Expansionary Monetary Policy
1. United States: U.S. Federal Reserve
Quantitative Easing (QE) (2008-2014)
Context: In response to the Great Recession.
Policy: Involved purchasing large quantities of government bonds and mortgage-backed securities to increase liquidity in the financial system and stimulate lending and investment.
2. Europe: European Central Bank (ECB)
Long-Term Refinancing Operations (LTRO) (2011-2012)
Context: In an effort to alleviate the European debt crisis.
Policy: Provided European banks with cheap long-term loans, aimed at increasing liquidity in the financial system and encouraging lending to businesses and households.

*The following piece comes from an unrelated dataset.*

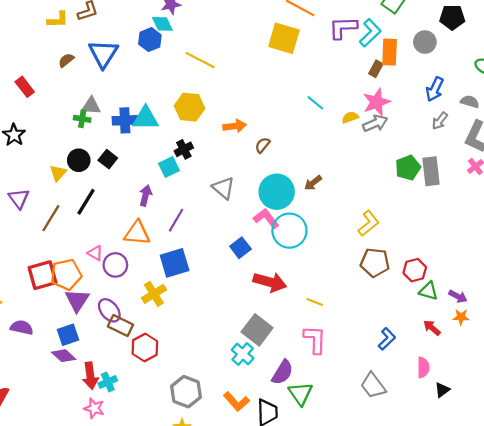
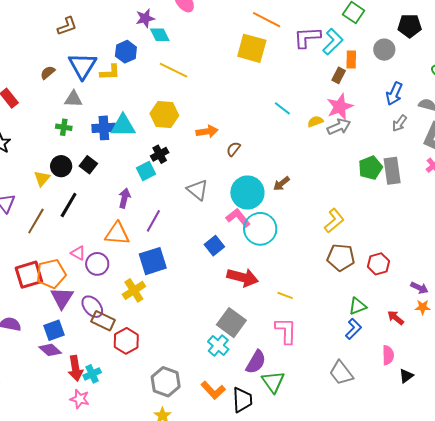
yellow L-shape: (58, 20) -> (110, 72), moved
cyan diamond: (162, 24) -> (160, 35), moved
orange rectangle: (390, 52) -> (351, 60), size x0.7
gray triangle: (91, 106) -> (73, 99), moved
green triangle: (428, 291) -> (357, 306), moved, turned -36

Negative Interest Rates (2014-Present)
Context: Implemented by the central banks of several European countries (including the ECB) to boost inflation and stimulate economic growth.

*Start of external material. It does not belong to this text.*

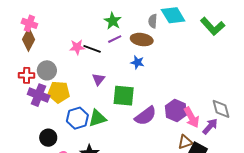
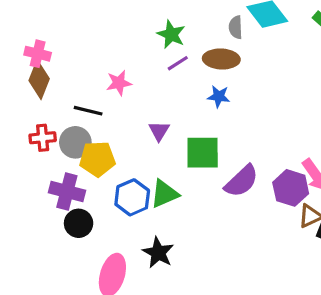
black line: (92, 49) -> (88, 111), moved
gray circle: (47, 70) -> (75, 142), moved
purple cross: (39, 95) -> (67, 192), moved
purple hexagon: (176, 110) -> (291, 188), moved
black circle: (48, 138) -> (79, 223), moved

Policy: Effectively charge banks for holding reserves, incentivizing them to lend more.
3. Japan: Bank of Japan
Zero Interest Rate Policy (ZIRP) (1999-2006)

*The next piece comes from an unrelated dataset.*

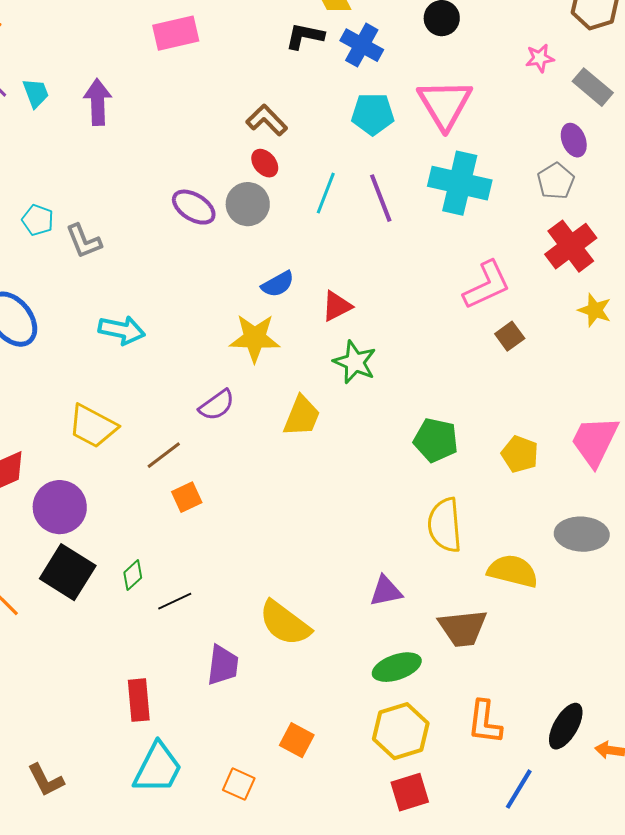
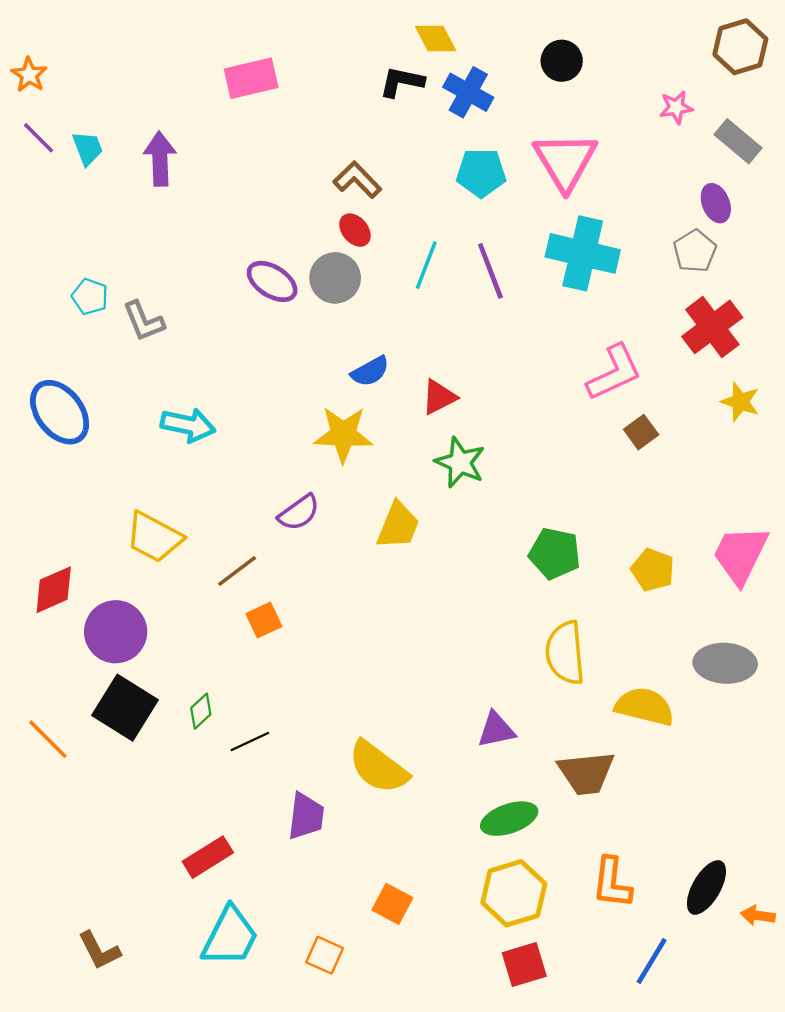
red rectangle: (139, 700) -> (208, 857), turned 63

Context: In response to a prolonged period of deflation and economic stagnation.
Policy: Kept the policy rate at or near zero for several years, in an effort to stimulate borrowing and investment.
Negative Interest Rates (2014-Present)
Context: Implemented by the Bank of Japan in an effort to boost inflation and stimulate economic growth.
Policy: Effectively charges banks for holding reserves, incentivizing them to lend more.
4. China: People’s Bank of China
Stimulus Package (2009-2010)
Context: In response to the Great Recession.
Policy: Included a reduction in the reserve requirement ratio for banks, as well as a series of interest rate cuts, in order to stimulate lending and investment.